Les chevaux sauvages sont de retour dans le nord de la Sibérie. Tout comme le sont les boeufs musqués, des animaux velus qui partageaient jadis cette terre gelée avec le mammouth de Sibérie et le tigre à dents de sabre.

Les orignaux et les rênes sont aussi présents, et ils pourraient être un jour rejoints par des bisons et des cerfs provenant du Canada. Les prédateurs arriveront plus tard - des tigres de Sibérie, des loups et peut-être même des léopards.

Le scientifique russe Sergeï Zimov réintroduit ces animaux dans un territoire où on les retrouvait jadis en grand nombre, dans l'espoir de démontrer la validité de sa théorie selon laquelle la présence d'herbivores sur les plaines désertes de la Sibérie aidera à ralentir le réchauffement climatique.

«Il y a des gens qui ont un petit jardin. Moi j'ai un parc de l'ère glaciaire. C'est mon passe-temps», a dit M. Zimov de derrière sa barbe grisonnante.

Les changements climatiques sont ressentis plus nettement en Arctique que n'importe où d'autre, puisque les températures y augmentent plus rapidement qu'ailleurs. La plupart des scientifiques affirment que l'activité humaine provoque un réchauffement artificiel de la planète.

M. Zimov essaie de redonner naissance à un écosystème qui a disparu il y a 10 000 ans, avec la fin de la dernière ère glaciaire. C'est aussi à ce moment que le climat que nous connaissons aujourd'hui est apparu.

Il croit que des hardes entières d'animaux broutant les plaines transformeraient la toundra - où ne retrouve actuellement que des mélèzes maigrichons et de petits arbustes - en une plaine verdoyante. Des herbes hautes munies de racines complexes aideraient, croit M. Zimov, à stabiliser un sol qui se dégèle maintenant de plus en plus rapidement.

Les herbivores garderaient l'herbe courte et en santé, produisant des pousses fraîches tout l'été et tout l'automne. En hiver, les animaux écraseraient la neige qui, autrement, s'accumulerait et isolerait le sol de l'air froid. Cela empêcherait le permafrost de fondre et de libérer dans l'atmosphère de puissants gaz à effet de serre.

L'herbe reflète aussi la lumière du soleil plus efficacement que les forêts, ce qui aide à combattre le réchauffement climatique.

Il faudrait des millions d'animaux pour transformer le paysage de la Sibérie et sceller efficacement le permafrost.
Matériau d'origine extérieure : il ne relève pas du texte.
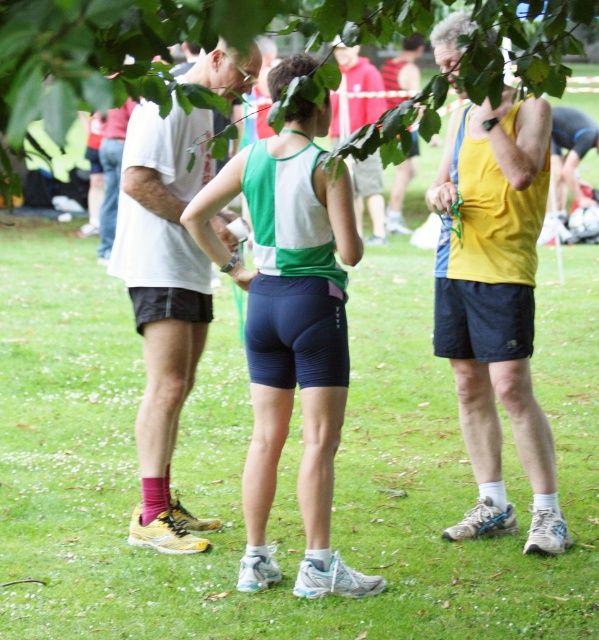 Question: Can you confirm if matte green and white tank top at center is positioned below yellow matte tank top at center?

Choices:
 (A) no
 (B) yes

Answer: (B)

Question: Does green leafy tree at upper center have a smaller size compared to yellow matte tank top at center?

Choices:
 (A) yes
 (B) no

Answer: (B)

Question: Which of these objects is positioned farthest from the matte green and white tank top at center?

Choices:
 (A) green leafy tree at upper center
 (B) green jersey at center

Answer: (B)

Question: Is maroon sock at left below green jersey at center?

Choices:
 (A) yes
 (B) no

Answer: (A)

Question: Which object appears closest to the camera in this image?

Choices:
 (A) matte green and white tank top at center
 (B) maroon sock at left

Answer: (A)

Question: Which object appears closest to the camera in this image?

Choices:
 (A) maroon sock at left
 (B) green grass at center
 (C) yellow matte tank top at center

Answer: (C) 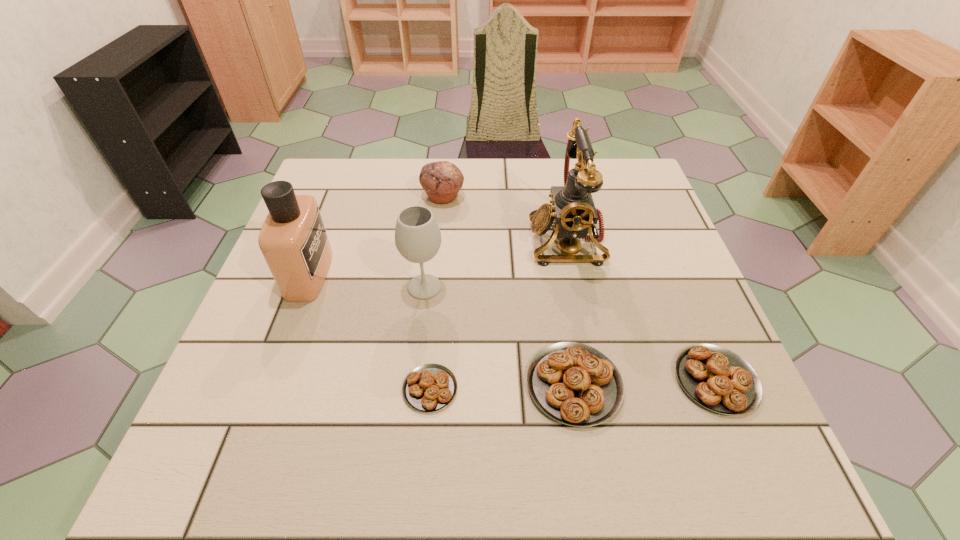 Identify the location of object at the left edge. (293, 240).

This screenshot has height=540, width=960. What are the coordinates of `object that is positioned at the right edge` in the screenshot? It's located at [718, 379].

Identify the location of object located in the near right corner section of the desktop. This screenshot has width=960, height=540. (718, 379).

Where is `vacant space at the far edge`? vacant space at the far edge is located at coordinates (463, 206).

I want to click on vacant space at the near edge of the desktop, so click(x=466, y=405).

Where is `vacant space at the left edge of the desktop`? This screenshot has height=540, width=960. vacant space at the left edge of the desktop is located at coordinates (281, 370).

The height and width of the screenshot is (540, 960). Identify the location of vacant space at the right edge of the desktop. (674, 246).

I want to click on vacant space at the far left corner of the desktop, so click(344, 174).

This screenshot has width=960, height=540. In order to click on blank space at the near left corner of the desktop in this screenshot , I will do `click(265, 423)`.

Locate an element on the screen. This screenshot has width=960, height=540. unoccupied position between the tallest object and the second pastry from right to left is located at coordinates (570, 312). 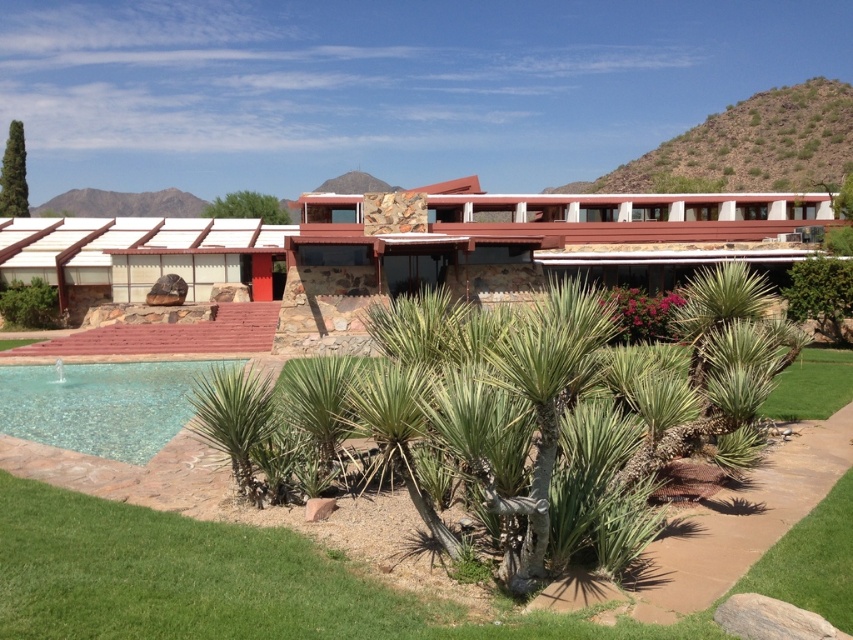 Does blue mosaic tiles at lower left lie behind green spiky palm tree at center?

That is True.

Where is `blue mosaic tiles at lower left`? The width and height of the screenshot is (853, 640). blue mosaic tiles at lower left is located at coordinates (100, 404).

Which is in front, point (90, 394) or point (24, 192)?

Point (90, 394)

Who is more distant from viewer, (151, 369) or (10, 152)?

The point (10, 152) is behind.

Locate an element on the screen. The image size is (853, 640). blue mosaic tiles at lower left is located at coordinates (100, 404).

Can you confirm if green spiky palm tree at lower center is positioned to the right of green leafy tree at upper center?

Indeed, green spiky palm tree at lower center is positioned on the right side of green leafy tree at upper center.

Which is in front, point (245, 388) or point (248, 202)?

Positioned in front is point (245, 388).

The height and width of the screenshot is (640, 853). What do you see at coordinates (233, 419) in the screenshot?
I see `green spiky palm tree at lower center` at bounding box center [233, 419].

At what (x,y) coordinates should I click in order to perform the action: click on green spiky palm tree at lower center. Please return your answer as a coordinate pair (x, y). Looking at the image, I should click on (233, 419). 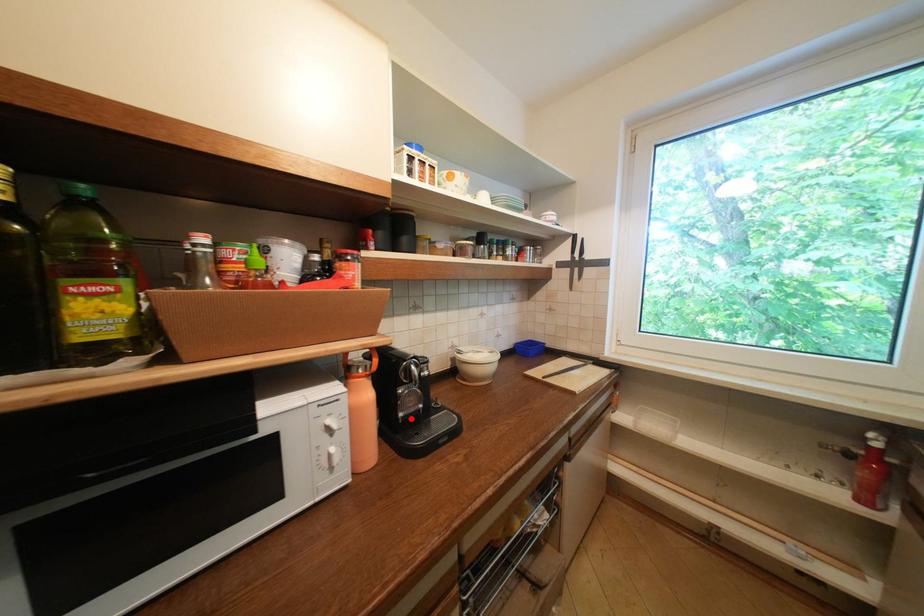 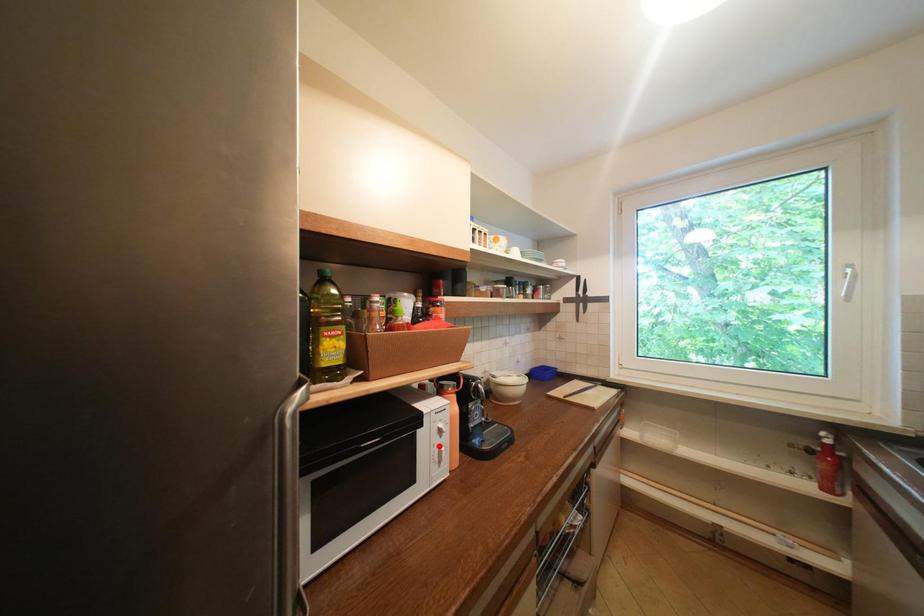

Mais si on les laisse à elles-mêmes, dit M. Zimov, les hardes de caribous, de bisons et de boeufs musqués peuvent se multiplier rapidement.

Le projet est surveillé de près non seulement par les climatologues, mais aussi par les paléontologues et les écologistes qui s'intéressent à cette tentative de remise à l'état sauvage.

«C'est une expérience très intéressante, a dit Adrian Lister, du Musée d'histoire naturelle de Londres. Je crois qu'il est valide, d'un point de vue écologique, de réintroduire des animaux qui habitaient là auparavant.»

M. Zimov a lancé le projet en 1989, en clôturant 160 kilomètres carrés de forêts, de marécages et de lacs. Ce secteur est entouré par un autre 600 kilomètres carrés de nature sauvage. Il a lancé son parc avec un troupeau de 40 chevaux de Iakoutie, une espèce semi-sauvage qui survit aux hivers sibériens grâce à un cuir épais, de multiples couches de graisse et sa capacité à déterrer des herbes sous un mètre de neige.

Il a aussi importé des orignaux et des boeufs musqués et son parc compte maintenant environ 70 animaux, mais il dit en vouloir des milliers. Mais il en coûterait 1 million $ US pour importer 1000 bisons d'Amérique du Nord - un coût qu'il juge modeste.

«Si le permafrost fond, ce sont 100 gigatonnes de carbone qui seront libérées dans l'atmosphère d'ici la fin du siècle, a-t-il prévenu. C'est quoi, 1 million $ US? Le montant d'une seule bourse ordinaire.»